Records for this task:

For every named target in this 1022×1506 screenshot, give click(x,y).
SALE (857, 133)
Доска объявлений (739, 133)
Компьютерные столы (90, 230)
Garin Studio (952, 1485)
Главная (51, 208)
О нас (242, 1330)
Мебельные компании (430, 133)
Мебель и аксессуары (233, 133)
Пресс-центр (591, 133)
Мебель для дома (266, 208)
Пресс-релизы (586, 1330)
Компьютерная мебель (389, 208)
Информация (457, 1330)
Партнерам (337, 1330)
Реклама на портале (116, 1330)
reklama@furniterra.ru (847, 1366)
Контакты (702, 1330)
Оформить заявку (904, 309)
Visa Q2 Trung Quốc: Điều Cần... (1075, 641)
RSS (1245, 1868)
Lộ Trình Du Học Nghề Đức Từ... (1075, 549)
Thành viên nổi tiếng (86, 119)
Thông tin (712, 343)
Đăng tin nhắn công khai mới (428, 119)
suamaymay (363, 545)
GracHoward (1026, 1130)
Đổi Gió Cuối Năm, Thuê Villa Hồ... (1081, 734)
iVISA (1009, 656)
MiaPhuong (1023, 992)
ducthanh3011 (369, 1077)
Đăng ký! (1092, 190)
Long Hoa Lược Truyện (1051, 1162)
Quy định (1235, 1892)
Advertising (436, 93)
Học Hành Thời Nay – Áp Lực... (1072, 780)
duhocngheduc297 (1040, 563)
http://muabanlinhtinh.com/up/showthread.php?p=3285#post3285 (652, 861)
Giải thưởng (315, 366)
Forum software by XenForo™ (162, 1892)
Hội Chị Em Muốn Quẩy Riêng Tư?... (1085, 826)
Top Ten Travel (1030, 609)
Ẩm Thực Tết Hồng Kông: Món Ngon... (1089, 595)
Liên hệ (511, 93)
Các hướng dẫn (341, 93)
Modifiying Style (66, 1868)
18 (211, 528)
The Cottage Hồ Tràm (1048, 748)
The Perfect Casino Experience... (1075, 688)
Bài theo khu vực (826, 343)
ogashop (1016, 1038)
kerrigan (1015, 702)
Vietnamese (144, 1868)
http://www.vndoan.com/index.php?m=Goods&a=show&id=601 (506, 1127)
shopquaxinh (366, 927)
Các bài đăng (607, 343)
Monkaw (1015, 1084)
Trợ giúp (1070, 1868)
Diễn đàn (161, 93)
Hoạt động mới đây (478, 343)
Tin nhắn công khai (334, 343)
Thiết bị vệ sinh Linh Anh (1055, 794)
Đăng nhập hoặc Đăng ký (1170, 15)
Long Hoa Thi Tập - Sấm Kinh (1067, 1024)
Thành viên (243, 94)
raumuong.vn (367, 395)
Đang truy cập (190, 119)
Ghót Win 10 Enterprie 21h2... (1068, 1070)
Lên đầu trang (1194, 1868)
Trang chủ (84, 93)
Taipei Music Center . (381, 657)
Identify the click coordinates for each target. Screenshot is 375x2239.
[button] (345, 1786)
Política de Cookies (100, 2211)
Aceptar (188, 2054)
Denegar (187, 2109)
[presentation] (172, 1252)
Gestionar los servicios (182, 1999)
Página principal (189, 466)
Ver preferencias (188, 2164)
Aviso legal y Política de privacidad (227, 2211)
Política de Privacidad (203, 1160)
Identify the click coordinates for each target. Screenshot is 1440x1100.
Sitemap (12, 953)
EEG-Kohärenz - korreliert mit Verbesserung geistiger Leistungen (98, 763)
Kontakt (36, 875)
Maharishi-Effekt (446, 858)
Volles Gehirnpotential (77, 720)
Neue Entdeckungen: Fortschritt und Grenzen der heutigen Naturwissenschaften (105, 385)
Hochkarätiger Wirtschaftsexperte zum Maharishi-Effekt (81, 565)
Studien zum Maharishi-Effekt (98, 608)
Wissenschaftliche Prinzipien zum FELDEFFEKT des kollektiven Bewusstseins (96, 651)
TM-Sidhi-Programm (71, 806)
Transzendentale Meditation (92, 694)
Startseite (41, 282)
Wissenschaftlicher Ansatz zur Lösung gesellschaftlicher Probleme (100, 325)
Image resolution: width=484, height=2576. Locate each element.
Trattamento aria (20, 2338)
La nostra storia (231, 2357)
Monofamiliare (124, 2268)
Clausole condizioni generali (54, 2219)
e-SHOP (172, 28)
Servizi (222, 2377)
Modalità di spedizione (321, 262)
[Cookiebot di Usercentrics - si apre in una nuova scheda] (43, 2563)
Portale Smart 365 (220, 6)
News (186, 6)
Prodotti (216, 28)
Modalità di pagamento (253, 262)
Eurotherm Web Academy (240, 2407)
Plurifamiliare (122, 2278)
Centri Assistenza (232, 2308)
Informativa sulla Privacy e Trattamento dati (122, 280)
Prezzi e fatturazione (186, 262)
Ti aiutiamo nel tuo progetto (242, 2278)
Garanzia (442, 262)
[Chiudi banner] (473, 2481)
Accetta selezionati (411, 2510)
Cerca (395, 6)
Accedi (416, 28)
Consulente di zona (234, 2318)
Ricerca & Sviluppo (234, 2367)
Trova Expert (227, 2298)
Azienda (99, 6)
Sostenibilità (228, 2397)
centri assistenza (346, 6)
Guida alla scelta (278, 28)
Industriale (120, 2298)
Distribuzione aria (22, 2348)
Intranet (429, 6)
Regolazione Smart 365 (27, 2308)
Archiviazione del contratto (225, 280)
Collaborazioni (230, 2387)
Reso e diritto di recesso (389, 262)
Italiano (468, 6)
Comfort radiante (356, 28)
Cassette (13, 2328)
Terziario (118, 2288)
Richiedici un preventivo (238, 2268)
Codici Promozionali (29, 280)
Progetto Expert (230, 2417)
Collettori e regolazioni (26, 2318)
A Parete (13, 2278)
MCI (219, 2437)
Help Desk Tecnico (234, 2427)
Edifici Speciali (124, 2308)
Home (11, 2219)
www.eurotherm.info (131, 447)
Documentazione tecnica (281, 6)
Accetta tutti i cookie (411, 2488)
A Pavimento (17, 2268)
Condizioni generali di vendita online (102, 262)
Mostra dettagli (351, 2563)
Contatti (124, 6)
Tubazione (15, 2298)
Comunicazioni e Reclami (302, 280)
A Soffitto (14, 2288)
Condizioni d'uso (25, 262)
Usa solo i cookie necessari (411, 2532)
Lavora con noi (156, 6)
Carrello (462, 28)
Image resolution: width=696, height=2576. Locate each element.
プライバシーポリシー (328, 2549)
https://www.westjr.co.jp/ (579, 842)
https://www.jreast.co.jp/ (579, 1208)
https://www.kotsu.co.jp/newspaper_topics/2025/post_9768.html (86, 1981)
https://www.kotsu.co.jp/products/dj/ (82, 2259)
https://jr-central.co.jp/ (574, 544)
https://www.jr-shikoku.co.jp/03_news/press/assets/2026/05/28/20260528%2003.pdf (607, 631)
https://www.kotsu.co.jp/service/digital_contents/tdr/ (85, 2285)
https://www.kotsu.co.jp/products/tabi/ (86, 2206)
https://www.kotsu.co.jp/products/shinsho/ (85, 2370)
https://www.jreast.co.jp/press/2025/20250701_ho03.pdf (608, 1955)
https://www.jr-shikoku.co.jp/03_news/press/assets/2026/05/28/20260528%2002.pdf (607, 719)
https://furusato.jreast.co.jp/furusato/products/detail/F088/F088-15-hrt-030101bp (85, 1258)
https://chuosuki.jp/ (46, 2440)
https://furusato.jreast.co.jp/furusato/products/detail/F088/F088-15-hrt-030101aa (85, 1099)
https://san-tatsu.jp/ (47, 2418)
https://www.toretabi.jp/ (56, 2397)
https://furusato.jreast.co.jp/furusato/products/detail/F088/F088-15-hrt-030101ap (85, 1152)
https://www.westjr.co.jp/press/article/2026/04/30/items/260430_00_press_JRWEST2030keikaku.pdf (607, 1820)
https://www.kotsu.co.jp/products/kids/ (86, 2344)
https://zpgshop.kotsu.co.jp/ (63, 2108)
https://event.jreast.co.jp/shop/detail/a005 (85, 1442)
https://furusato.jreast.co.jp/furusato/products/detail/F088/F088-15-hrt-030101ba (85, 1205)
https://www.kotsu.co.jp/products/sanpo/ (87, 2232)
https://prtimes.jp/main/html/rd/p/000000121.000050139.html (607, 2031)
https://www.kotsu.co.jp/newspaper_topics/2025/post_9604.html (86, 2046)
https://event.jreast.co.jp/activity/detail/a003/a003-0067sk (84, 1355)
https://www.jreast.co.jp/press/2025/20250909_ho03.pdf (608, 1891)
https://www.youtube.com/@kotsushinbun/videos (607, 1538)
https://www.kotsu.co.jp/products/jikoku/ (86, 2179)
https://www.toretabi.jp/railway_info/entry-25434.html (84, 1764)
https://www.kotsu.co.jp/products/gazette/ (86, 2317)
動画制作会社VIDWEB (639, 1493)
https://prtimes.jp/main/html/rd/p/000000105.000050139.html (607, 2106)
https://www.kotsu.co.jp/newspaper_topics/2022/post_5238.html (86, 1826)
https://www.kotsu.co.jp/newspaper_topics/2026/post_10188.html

What is required: Check each line of the data above, and please copy the ones in which the string "furusato" occurs.

Solution to the problem:
https://furusato.jreast.co.jp/furusato/products/detail/F088/F088-15-hrt-030101bp (85, 1258)
https://furusato.jreast.co.jp/furusato/products/detail/F088/F088-15-hrt-030101aa (85, 1099)
https://furusato.jreast.co.jp/furusato/products/detail/F088/F088-15-hrt-030101ap (85, 1152)
https://furusato.jreast.co.jp/furusato/products/detail/F088/F088-15-hrt-030101ba (85, 1205)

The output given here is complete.